Error 23: Missing JWT Signing Key in Production

Error: ValueError: JWT signing key required for OAuth Proxy Cause: OAuth Proxy missing jwt_signing_key Solution: Generate: secrets.token_urlsafe(32), store in FASTMCP_JWT_SIGNING_KEY env var, pass to OAuthProxy(jwt_signing_key=...)

Error 24: Icon Data URI Format Error

Error: ValueError: Invalid data URI format Cause: Incorrectly formatted data URI for icons Solution: Use Icon.from_file("/path/icon.png", size="medium") or Image.to_data_uri() (v2.13.1) - don't manually format

Error 25: Lifespan Behavior Change (v2.13.0)

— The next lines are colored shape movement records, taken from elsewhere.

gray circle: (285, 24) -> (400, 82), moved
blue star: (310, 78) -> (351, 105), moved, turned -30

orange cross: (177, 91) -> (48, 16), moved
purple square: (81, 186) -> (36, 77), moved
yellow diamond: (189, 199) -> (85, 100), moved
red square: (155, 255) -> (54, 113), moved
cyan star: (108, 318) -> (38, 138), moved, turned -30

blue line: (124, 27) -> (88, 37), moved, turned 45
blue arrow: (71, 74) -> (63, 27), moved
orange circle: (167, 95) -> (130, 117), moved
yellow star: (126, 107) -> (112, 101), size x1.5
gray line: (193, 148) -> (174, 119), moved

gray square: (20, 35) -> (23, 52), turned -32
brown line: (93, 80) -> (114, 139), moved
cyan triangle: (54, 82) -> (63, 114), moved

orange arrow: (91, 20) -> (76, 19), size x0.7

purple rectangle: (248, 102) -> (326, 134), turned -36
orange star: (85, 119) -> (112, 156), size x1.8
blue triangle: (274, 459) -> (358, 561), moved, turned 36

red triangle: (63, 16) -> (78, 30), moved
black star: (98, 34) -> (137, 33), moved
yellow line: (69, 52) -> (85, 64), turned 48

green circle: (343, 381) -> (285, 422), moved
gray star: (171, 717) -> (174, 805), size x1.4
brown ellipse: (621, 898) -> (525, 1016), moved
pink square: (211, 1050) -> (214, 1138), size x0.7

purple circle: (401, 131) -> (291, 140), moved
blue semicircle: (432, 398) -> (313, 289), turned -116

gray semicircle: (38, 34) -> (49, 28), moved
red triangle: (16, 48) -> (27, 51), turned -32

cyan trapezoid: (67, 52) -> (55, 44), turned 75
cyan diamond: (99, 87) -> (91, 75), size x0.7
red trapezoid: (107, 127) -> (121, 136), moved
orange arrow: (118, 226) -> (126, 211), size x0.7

Error: Warning: Lifespan runs per-server, not per-session Cause: Expecting v2.12 behavior (per-session) in v2.13.0+ (per-server) Solution: v2.13.0+ lifespans run ONCE per server, not per session - use middleware for per-session logic


Production Patterns, Testing, CLI

4 Production Patterns:

  1. Utils Module: Single utils.py with Config class, format_success/error helpers
  2. Connection Pooling: Singleton httpx.AsyncClient with get_client() class method
  3. Retry with Backoff: retry_with_backoff(func, max_retries=3, initial_delay=1.0, exponential_base=2.0)
  4. Time-Based Caching: TimeBasedCache(ttl=300) with .get() and .set() methods

Testing:

  • Unit: pytest + create_test_client(test_server) + await client.call_tool()
  • Integration: Client("server.py") + list_tools() + call_tool() + list_resources()

CLI Commands:

fastmcp dev server.py                # Run with inspector
fastmcp install server.py             # Install to Claude Desktop
FASTMCP_LOG_LEVEL=DEBUG fastmcp dev  # Debug logging

Best Practices: Factory pattern with module-level export, environment config with validation, comprehensive docstrings (LLMs read these!), health check resources

Project Structure:

  • Simple: server.py, requirements.txt, .env, README.md
  • Production: src/ (server.py, utils.py, tools/, resources/, prompts/), tests/, pyproject.toml

References & Summary

Official: https://github.com/jlowin/fastmcp, https://fastmcp.cloud, https://modelcontextprotocol.io, Context7: /jlowin/fastmcp Related Skills: openai-api, claude-api, cloudflare-worker-base Package Versions: fastmcp>=2.13.1, Python>=3.10, httpx, pydantic, py-key-value-aio, cryptography

15 Key Takeaways:

  1. Module-level server export (FastMCP Cloud)
  2. Persistent storage (Disk/Redis) for OAuth/caching
  3. Server lifespans for resource management
  4. Middleware order: errors → timing → logging → rate limiting → caching
  5. Composition: import_server() (static) vs mount() (dynamic)
  6. OAuth security: consent screens + encrypted storage + JWT signing
  7. Async/await properly (don't block event loop)
  8. Structured error handling
  9. Avoid circular imports
  10. Test locally (fastmcp dev)
  11. Environment variables (never hardcode secrets)
  12. Comprehensive docstrings (LLMs read!)
  13. Production patterns (utils, pooling, retry, caching)
  14. OpenAPI auto-generation
  15. Health checks + monitoring

Production Readiness: Encrypted storage, 4 auth patterns, 8 middleware types, modular composition, OAuth security (consent screens, PKCE, RFC 7662), response caching, connection pooling, timing middleware

Prevents 25 errors. 90-95% token savings.